As a company, we spend our time making sense of the cash flows presented by sellers. Find where the seller may have overstated the cash flow. Find where they had missed opportunities. Basically, sort out the facts.

There were a couple of articles this week that made their way around Twitter an LinkedIn because they had sort of Clickbait headlines. The first was:

Landlords, brands brace for less shopping at the mall

The premise of the article is that e-commerce will account for one-third of all shopping by 2030, so considering that it currently accounts for 10%, the losses will be coming from bricks and mortar –  so a loss of 23% of sales. What the article does not present is that total sales – online and physical – will continue to grow. If those sales grow by 2.5% per year, total sales in 2030 will be 35% higher than they are today. If physical retail is “just” two-thirds of total sales in 2030, physical sales will have suffered no loss – physical sales will be essentially what they are today. However, as we continue to see, shopping centers are evolving. Restaurants, residential, office, entertainment, health and other non-retail uses are being brought in to bring the properties to their current highest and best use. If 10% of retail is converted to non-retail uses but in the same retail environment, then that two-thirds of sales in 2030 is being achieved with 90% of the space. That accounts for real increases in sales – just over 11%.

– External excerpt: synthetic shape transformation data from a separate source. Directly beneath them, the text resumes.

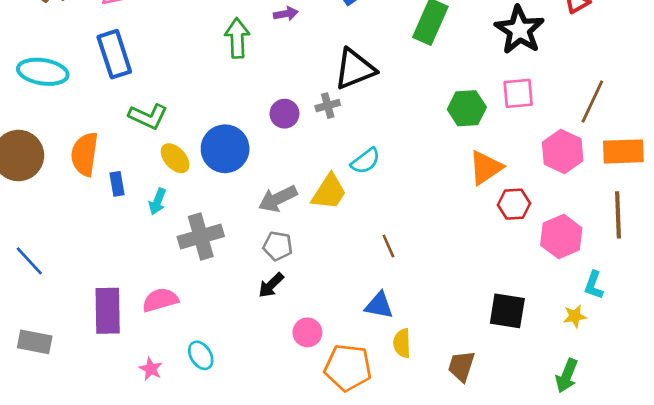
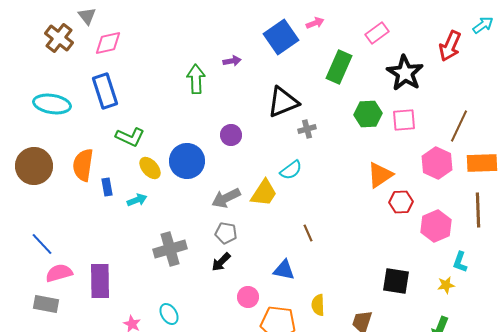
gray cross: (328, 106) -> (307, 129), moved
green hexagon: (467, 108) -> (368, 114), moved
cyan arrow: (158, 201) -> (137, 200), turned -132
gray cross: (201, 237) -> (170, 249), moved
pink semicircle: (160, 300) -> (59, 273), moved
blue triangle: (379, 305) -> (284, 270), moved

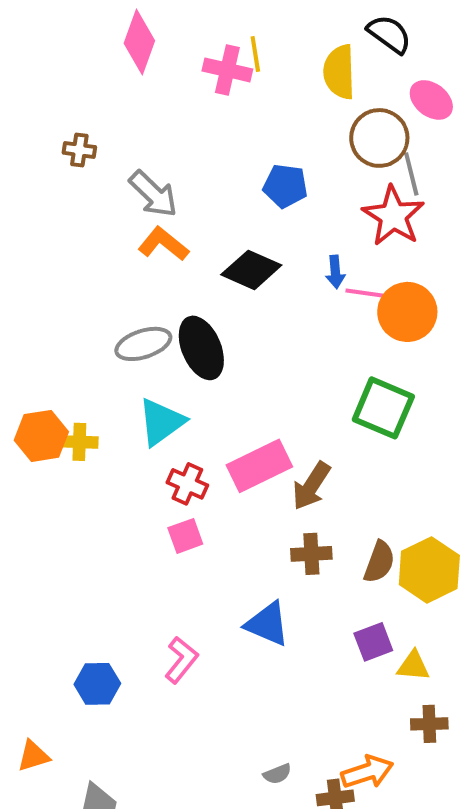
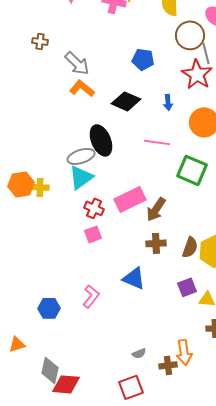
pink line: (371, 294) -> (157, 142), moved
gray ellipse: (143, 344) -> (81, 156), moved
orange arrow: (367, 772) -> (184, 352), turned 100

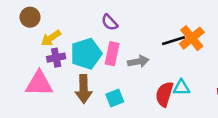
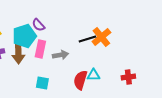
cyan pentagon: (86, 54) -> (24, 36), moved
brown arrow: (83, 89) -> (18, 53), moved
cyan square: (115, 98) -> (42, 83), turned 32

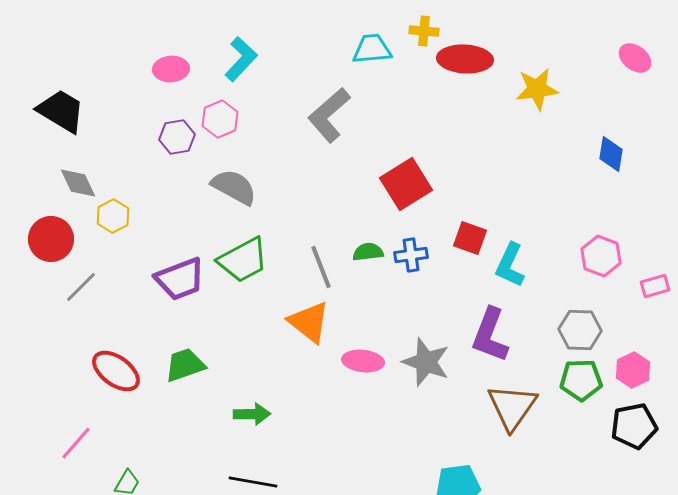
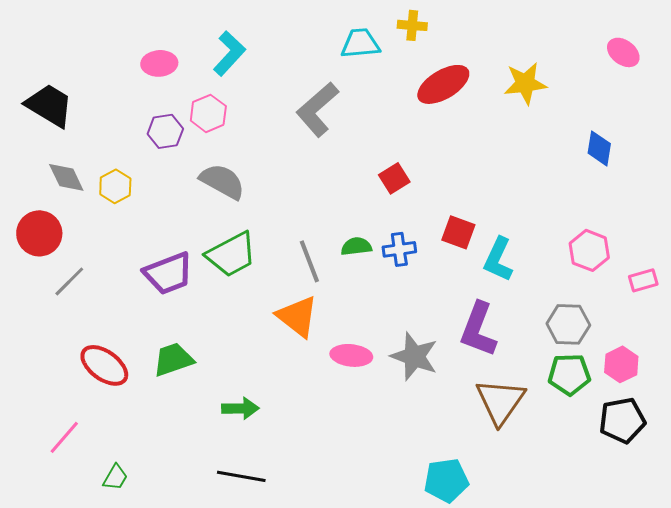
red ellipse: (465, 59) -> (443, 84), moved, turned -34
red square: (406, 184) -> (394, 178), size x0.6
yellow hexagon: (113, 216) -> (115, 186), moved

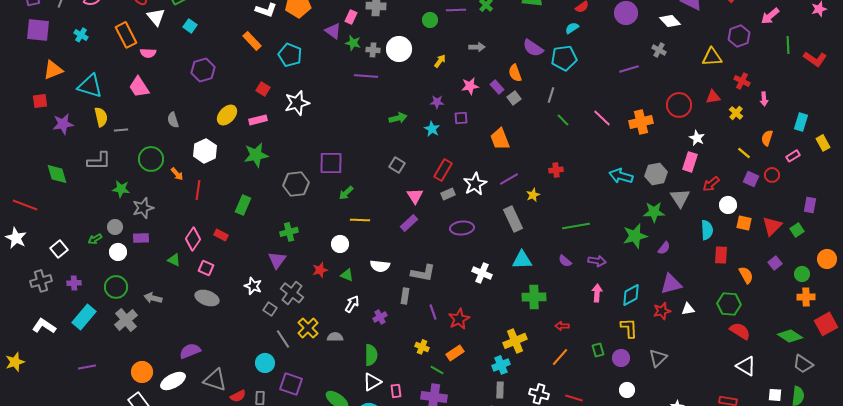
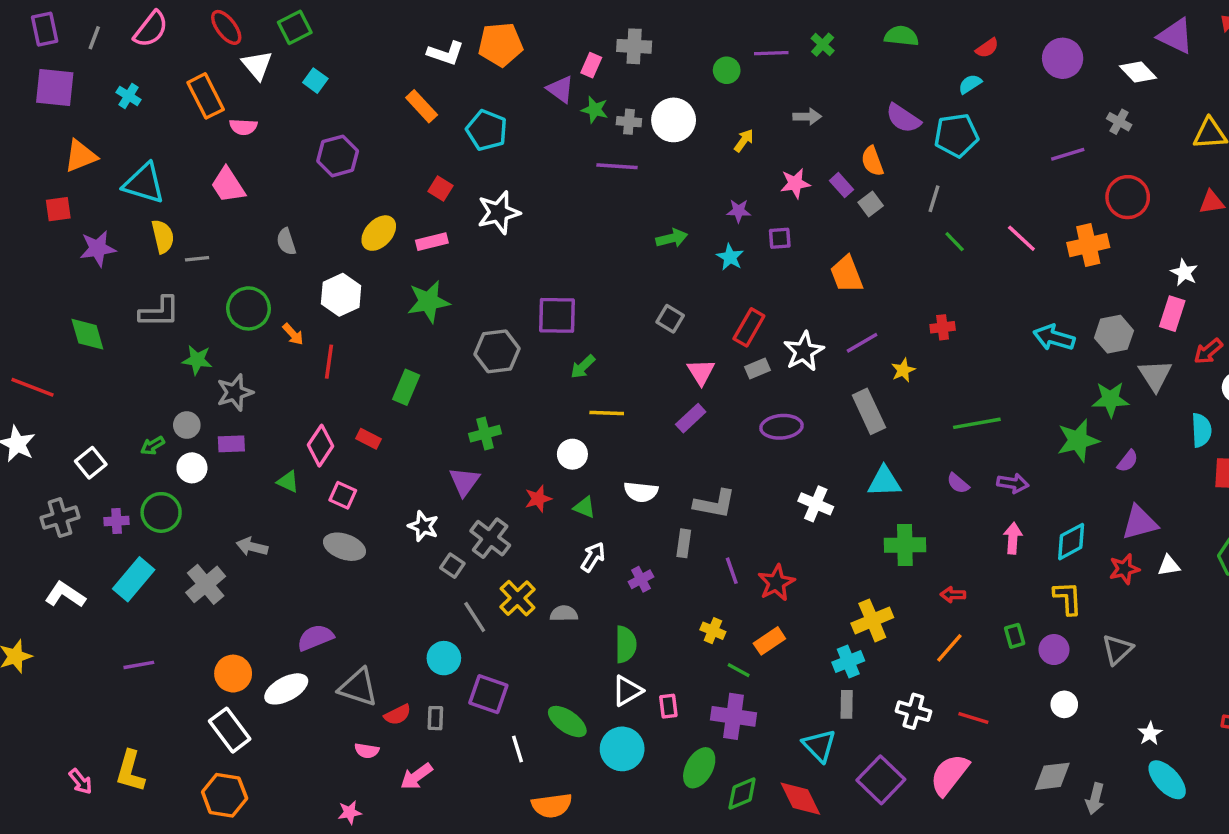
red circle: (679, 105) -> (1128, 197), moved
green circle: (116, 287) -> (161, 512), moved

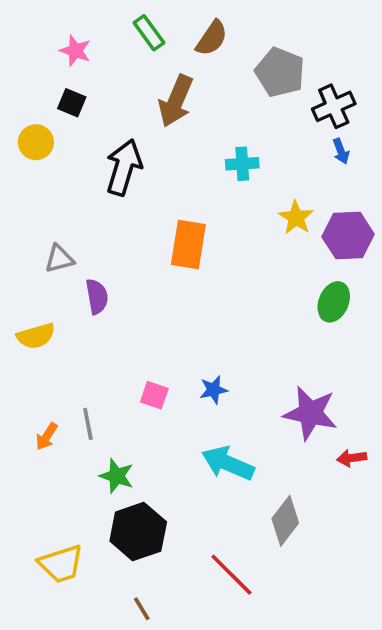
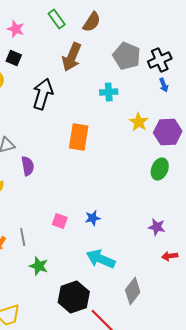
gray pentagon: (280, 72) -> (127, 56), moved
purple star: (310, 413) -> (157, 227), moved, size x0.6
black hexagon: (138, 532) -> (74, 297), moved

I do realize that I can poke holes in these numbers I have just presented. But the point is, the “sky is falling articles” have similar holes. They can ignore realities as did the second article:

Malls hope to get back in shape by adding gyms

This article ignores two facts. The first is that, through their evolution, malls (an open air retail) have had gyms and other non-retail uses as part of their tenant mix. Shopping centers have been constantly evolving. It’s back to that highest and best use. It must always be considered.

Quick little story – In 1991/1992, we were doing some work for Faison in North Carolina. It’s namesake founder, Henry Faison, had been developing retail properties since the early 1960s, and Henry happened to be one of those one generation of developers of regional malls, alongside of the Simons, DeBartolos, Taubmans, Hahns, Congels, Pasquerellas, Aronovs, Karps, Bucksbaums and handful of others that truly changed the landscape of the US. I was under 30, sitting down the hall from someone I considered a rock star of our industry (they weren’t online war rooms at the time. You had to physically be where the records were). Henry clearly loved what he did. Despite his successes, he was in the office early and stayed late (and drove a series of Ford Tauruses). He was all business. His assistant, Candace, had been working with him for years. I wanted to know the man celebrated a little. I asked her what he did when he signed anchors and knew he had a mall ready to come out of the ground. Did he do a little private happy dance? No, she said. He just immediately said, “Who are we going to put next to them? Is fashion going to be on the first floor or second?” It was all (in capital letters, ALL) about the tenant mix. It was, is, and will be all about the highest and best use.

The second fact ignored, or implied, is that mall (and open air centers) are not in financial shape. It ignored another article this week:

Shopping center rents, income and occupancy rose in 2017

Retail is not in the tank as the media constantly presents. Much of what has been going on, with bankruptcies and closures, has long (let’s do caps again, LONG) been expected. There is no landlord with a Sears or Macys or Penneys or Bon-Ton that is the least bit surprised about an announced closure. They have anticipated and planned for these closures for years. In some cases, for more than a decade.

That planning is no exaggeration. There are 10+ year old leases that address replacing department stores with lifestyle centers. There are 10+ year old leases that address replacing retail with non-retail.

There are malls and strip centers that should no longer be retail. At the time they were developed, retail may have been the highest and best use. But, the evolution of retail has been a constant, and that evolution has been considered.

While less shopping and dead malls may cause clicks, there is much more to the story.